A Puri, en Inde, le 29 novembre 2013, REUTERS/Stringer.
A Puri, en Inde, le 29 novembre 2013, REUTERS/Stringer.

Le 1er décembre, c'est la journée mondiale de la lutte contre le sida. Comme cela fait plus de 25 ans qu'on «célèbre» cette journée, l'intérêt s'est érodé.

Ce moment fort, qui était considéré comme un rendez-vous impossible à rater, comme le jour de la Gay Pride, a perdu toute son urgence. Pourtant, cette année, il y a eu des informations intéressantes, surtout en ce qui concerne le maintien à un niveau élevé de l'infection chez les gays. Et un mouvement de remobilisation semble sur le point d'apparaître.

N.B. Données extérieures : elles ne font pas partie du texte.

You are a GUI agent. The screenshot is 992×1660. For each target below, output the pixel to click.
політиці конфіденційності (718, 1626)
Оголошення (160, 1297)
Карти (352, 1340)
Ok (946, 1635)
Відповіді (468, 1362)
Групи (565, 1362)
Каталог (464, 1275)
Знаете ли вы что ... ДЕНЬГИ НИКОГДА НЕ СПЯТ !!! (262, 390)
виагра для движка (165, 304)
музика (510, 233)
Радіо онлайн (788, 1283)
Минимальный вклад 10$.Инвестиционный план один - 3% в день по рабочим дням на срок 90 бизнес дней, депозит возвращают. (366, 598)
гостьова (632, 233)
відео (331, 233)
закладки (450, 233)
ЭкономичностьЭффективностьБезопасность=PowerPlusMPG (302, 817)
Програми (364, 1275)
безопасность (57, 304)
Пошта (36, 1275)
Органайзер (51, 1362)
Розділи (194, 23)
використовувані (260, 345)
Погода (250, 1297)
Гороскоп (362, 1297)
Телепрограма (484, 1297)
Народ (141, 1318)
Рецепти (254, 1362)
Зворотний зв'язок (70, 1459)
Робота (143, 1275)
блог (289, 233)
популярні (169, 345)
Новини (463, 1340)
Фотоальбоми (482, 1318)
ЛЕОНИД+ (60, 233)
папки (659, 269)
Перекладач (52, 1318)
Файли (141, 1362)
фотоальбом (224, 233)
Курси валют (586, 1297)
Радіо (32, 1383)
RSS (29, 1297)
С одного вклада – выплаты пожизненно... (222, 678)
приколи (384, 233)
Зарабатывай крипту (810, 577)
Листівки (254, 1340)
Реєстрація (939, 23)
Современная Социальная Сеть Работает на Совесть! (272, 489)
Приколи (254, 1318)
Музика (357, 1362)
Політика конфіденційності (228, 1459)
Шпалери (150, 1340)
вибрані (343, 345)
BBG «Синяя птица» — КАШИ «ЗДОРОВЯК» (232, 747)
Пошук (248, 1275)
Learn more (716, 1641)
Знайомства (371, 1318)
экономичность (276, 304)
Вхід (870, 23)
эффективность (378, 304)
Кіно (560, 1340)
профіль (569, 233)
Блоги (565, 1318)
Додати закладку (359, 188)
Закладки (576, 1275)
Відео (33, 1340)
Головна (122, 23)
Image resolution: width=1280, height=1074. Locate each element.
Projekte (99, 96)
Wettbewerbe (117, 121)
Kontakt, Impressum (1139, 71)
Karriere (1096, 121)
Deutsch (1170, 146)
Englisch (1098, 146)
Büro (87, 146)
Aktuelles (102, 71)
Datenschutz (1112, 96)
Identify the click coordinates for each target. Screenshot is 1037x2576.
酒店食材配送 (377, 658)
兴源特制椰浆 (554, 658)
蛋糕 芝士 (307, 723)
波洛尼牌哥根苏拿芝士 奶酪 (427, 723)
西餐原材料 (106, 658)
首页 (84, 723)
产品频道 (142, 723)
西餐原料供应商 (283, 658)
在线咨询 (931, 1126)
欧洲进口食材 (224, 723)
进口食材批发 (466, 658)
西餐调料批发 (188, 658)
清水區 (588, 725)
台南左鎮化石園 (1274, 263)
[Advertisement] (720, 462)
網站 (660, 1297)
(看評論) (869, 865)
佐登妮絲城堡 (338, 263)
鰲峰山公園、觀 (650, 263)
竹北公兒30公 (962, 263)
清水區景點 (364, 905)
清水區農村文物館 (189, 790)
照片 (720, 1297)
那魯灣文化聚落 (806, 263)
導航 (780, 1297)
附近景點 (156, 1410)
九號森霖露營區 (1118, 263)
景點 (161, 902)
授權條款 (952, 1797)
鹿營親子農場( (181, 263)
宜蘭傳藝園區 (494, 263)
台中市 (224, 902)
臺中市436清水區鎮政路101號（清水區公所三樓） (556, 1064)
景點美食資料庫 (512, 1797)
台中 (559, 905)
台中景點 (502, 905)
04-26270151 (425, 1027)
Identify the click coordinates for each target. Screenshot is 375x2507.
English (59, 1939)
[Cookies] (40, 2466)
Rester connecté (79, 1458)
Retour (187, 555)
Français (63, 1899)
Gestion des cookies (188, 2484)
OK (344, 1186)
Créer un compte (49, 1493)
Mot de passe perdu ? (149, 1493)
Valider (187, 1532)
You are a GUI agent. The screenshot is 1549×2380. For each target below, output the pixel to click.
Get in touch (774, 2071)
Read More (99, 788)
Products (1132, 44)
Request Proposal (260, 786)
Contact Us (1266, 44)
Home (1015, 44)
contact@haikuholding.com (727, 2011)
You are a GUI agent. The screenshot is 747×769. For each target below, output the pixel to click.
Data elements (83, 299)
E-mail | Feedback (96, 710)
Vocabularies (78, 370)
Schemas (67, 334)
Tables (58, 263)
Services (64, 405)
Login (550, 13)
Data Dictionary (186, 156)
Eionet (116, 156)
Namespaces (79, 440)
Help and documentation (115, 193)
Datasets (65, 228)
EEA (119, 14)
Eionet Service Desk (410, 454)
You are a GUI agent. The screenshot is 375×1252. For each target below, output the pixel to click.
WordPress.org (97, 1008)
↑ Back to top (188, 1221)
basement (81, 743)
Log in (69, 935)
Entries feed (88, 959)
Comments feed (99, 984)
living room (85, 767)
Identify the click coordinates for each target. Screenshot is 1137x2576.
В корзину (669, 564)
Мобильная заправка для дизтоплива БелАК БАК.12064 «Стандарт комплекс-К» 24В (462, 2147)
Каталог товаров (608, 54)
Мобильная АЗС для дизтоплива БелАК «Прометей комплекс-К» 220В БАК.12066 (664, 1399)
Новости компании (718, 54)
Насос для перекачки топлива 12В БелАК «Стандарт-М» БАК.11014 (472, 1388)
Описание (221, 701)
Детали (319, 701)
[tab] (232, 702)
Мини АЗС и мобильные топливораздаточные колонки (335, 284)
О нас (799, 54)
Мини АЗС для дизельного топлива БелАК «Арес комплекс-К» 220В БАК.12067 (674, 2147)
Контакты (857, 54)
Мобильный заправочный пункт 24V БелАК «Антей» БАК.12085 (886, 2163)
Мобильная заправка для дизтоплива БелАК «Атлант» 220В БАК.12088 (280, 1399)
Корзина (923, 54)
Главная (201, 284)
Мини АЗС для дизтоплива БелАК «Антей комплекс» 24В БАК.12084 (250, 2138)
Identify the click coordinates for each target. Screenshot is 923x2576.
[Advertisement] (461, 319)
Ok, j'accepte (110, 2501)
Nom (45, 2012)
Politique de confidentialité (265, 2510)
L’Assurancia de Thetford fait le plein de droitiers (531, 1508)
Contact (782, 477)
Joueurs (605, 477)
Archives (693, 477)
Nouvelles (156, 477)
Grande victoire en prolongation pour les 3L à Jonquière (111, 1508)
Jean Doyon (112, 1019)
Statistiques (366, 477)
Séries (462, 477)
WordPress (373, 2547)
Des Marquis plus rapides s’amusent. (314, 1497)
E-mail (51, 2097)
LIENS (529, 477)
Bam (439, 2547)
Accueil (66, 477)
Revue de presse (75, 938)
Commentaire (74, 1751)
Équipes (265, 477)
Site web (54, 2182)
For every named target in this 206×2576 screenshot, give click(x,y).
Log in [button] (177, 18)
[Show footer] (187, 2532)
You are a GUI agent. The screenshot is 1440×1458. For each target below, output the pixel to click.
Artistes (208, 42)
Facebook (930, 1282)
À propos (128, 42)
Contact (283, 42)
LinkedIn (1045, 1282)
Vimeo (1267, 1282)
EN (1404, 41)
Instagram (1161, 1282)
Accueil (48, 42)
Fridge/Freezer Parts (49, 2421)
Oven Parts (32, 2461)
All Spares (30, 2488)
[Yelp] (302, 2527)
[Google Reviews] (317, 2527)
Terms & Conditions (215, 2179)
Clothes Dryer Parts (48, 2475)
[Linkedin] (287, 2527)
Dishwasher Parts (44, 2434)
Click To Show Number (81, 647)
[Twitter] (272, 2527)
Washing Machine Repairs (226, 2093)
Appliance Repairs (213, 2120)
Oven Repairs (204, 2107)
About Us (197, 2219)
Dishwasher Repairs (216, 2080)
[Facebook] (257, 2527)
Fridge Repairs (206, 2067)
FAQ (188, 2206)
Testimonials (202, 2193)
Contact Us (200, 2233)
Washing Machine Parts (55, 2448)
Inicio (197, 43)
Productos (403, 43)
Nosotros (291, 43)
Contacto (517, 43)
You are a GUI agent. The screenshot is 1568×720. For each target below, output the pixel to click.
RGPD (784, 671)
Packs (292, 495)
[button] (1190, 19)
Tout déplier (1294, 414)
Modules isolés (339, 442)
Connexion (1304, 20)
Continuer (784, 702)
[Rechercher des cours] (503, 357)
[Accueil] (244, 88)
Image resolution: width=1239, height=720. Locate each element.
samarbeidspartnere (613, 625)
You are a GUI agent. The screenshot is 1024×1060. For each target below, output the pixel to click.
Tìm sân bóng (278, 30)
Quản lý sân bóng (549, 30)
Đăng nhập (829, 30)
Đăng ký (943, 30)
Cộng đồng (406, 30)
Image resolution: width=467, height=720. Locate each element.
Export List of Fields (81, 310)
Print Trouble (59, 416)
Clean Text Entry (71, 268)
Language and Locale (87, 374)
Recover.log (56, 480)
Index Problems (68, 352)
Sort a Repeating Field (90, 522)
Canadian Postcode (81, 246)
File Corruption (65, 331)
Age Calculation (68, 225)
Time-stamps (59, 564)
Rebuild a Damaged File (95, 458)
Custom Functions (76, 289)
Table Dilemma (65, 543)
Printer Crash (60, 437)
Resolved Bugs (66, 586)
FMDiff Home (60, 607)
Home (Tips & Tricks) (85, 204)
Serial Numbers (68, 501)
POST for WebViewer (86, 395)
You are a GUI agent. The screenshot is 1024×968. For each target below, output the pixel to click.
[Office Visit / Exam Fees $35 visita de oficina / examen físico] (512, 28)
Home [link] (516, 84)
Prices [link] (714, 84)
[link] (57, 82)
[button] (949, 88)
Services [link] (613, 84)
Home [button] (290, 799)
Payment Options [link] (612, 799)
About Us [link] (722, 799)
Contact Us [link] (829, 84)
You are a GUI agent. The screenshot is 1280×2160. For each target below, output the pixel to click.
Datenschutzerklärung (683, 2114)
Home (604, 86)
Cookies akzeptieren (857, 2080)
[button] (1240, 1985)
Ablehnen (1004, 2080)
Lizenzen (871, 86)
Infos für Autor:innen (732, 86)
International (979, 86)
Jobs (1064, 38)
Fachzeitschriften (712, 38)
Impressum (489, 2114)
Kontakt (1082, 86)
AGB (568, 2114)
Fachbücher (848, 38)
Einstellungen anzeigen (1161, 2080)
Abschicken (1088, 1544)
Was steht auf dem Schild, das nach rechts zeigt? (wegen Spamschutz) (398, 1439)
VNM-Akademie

Les années précédentes n'ont pas fourni des données statistiques aussi fines que celles apportées pour ce 1er décembre 2013. Première leçon: dans tous les pays occidentaux, le VIH se maintient à un niveau élevé chez les gays. Le New York Times annonce une nette augmentation du sexe non protégé chez les gays américains, un phénomène similaire au Canada, en Grande Bretagne, en Hollande, en France et en Australie.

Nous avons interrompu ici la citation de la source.